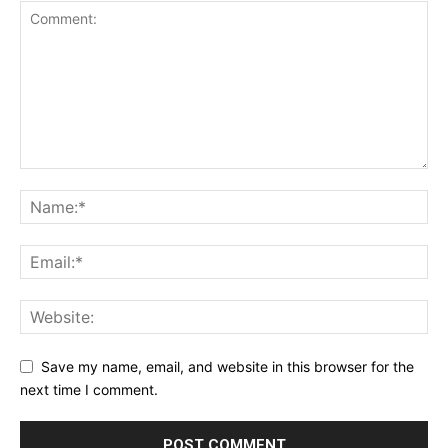
Save my name, email, and website in this browser for the
next time I comment.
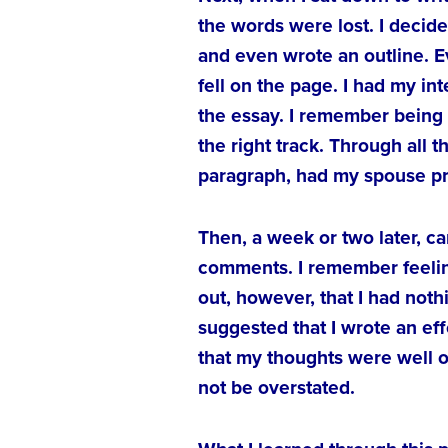
the words were lost. I decide
and even wrote an outline. E
fell on the page. I had my in
the essay. I remember being 
the right track. Through all t
paragraph, had my spouse proo
Then, a week or two later, c
comments. I remember feeling
out, however, that I had not
suggested that I wrote an eff
that my thoughts were well 
not be overstated.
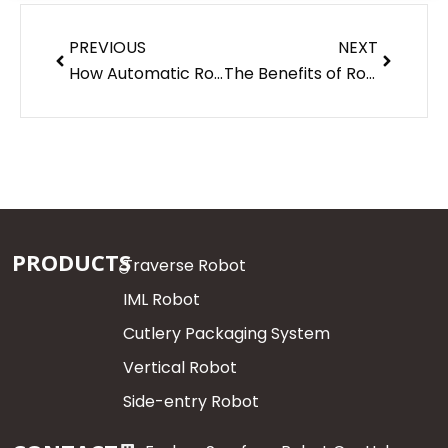
Prev
Next
PREVIOUS
NEXT
How Automatic Robots Are Reshaping Injection Molding
The Benefits of Robotics & Automation Engineering
PRODUCTS
Traverse Robot
IML Robot
Cutlery Packaging System
Vertical Robot
Side-entry Robot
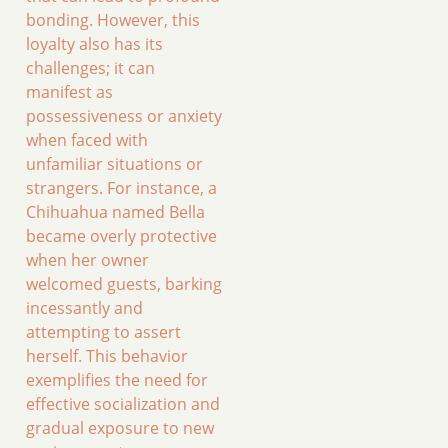
bonding. However, this
loyalty also has its
challenges; it can
manifest as
possessiveness or anxiety
when faced with
unfamiliar situations or
strangers. For instance, a
Chihuahua named Bella
became overly protective
when her owner
welcomed guests, barking
incessantly and
attempting to assert
herself. This behavior
exemplifies the need for
effective socialization and
gradual exposure to new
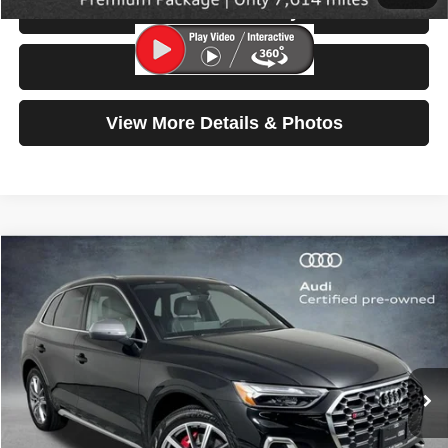
Check Availability
Test Drive
View More Details & Photos
Compare Vehicle
2025
Audi SQ5
Premium Plus
$53,599
SELLING PRICE
Special Offer
Price Drop
VIN:
WA1B4AFY6S2059040
Stock:
32060
Model:
FYGS4A
6,914 mi
Ext.
Int.
Less
Retail Price:
$53,399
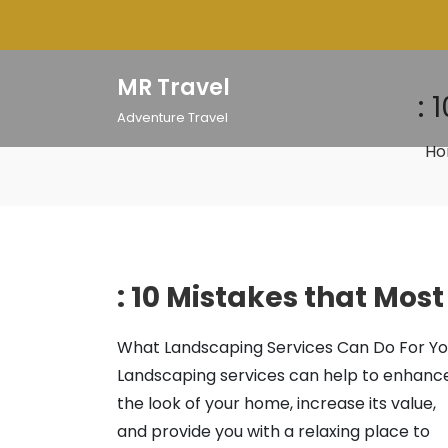
Skip
to
content
MR Travel
: 
Adventure Travel
H
: 10 Mistakes that Mos
What Landscaping Services Can Do For Y
Landscaping services can help to enhanc
the look of your home, increase its value,
and provide you with a relaxing place to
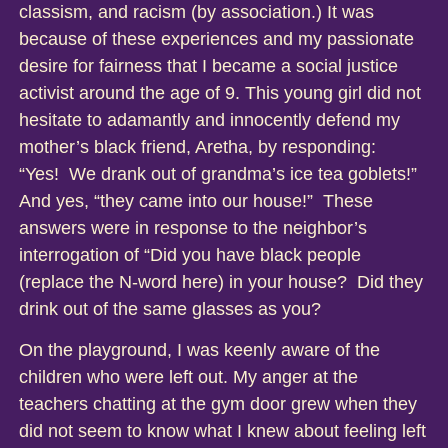
classism, and racism (by association.) It was
because of these experiences and my passionate
desire for fairness that I became a social justice
activist around the age of 9. This young girl did not
hesitate to adamantly and innocently defend my
mother’s black friend, Aretha, by responding:
“Yes! We drank out of grandma’s ice tea goblets!”
And yes, “they came into our house!” These
answers were in response to the neighbor’s
interrogation of “Did you have black people
(replace the N-word here) in your house? Did they
drink out of the same glasses as you?
On the playground, I was keenly aware of the
children who were left out. My anger at the
teachers chatting at the gym door grew when they
did not seem to know what I knew about feeling left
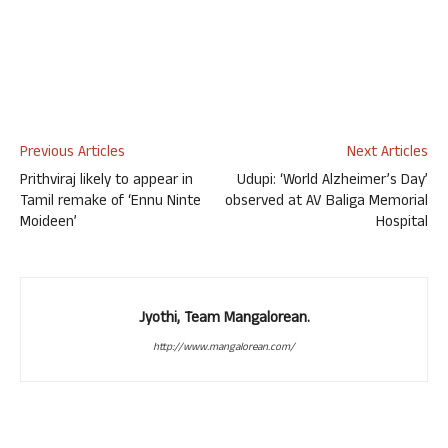
Previous Articles
Next Articles
Prithviraj likely to appear in
Udupi: ‘World Alzheimer’s Day’
Tamil remake of ‘Ennu Ninte
observed at AV Baliga Memorial
Moideen’
Hospital
Jyothi, Team Mangalorean.
http://www.mangalorean.com/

#### [WORK ITEM]
Both the line containing "comments. I remember feeling" and the line containing "Mistakes that Mos" above belong in the output, as do the lines between them. Print them exactly, without pictures.

#### [RESULT OF THIS TASK]
comments. I remember feeling
out, however, that I had not
suggested that I wrote an eff
that my thoughts were well 
not be overstated.
Prev
Next
PREVIOUS
NEXT
How Automatic Robots Are Reshaping Injection Molding
The Benefits of Robotics & Automation Engineering
PRODUCTS
Traverse Robot
IML Robot
Cutlery Packaging System
Vertical Robot
Side-entry Robot
bonding. However, this
loyalty also has its
challenges; it can
manifest as
possessiveness or anxiety
when faced with
unfamiliar situations or
strangers. For instance, a
Chihuahua named Bella
became overly protective
when her owner
welcomed guests, barking
incessantly and
attempting to assert
herself. This behavior
exemplifies the need for
effective socialization and
gradual exposure to new
Check Availability
Test Drive
View More Details & Photos
Compare Vehicle
2025
Audi SQ5
Premium Plus
$53,599
SELLING PRICE
Special Offer
Price Drop
VIN:
WA1B4AFY6S2059040
Stock:
32060
Model:
FYGS4A
6,914 mi
Ext.
Int.
Less
Retail Price:
$53,399
Skip
to
content
MR Travel
: 
Adventure Travel
H
: 10 Mistakes that Mos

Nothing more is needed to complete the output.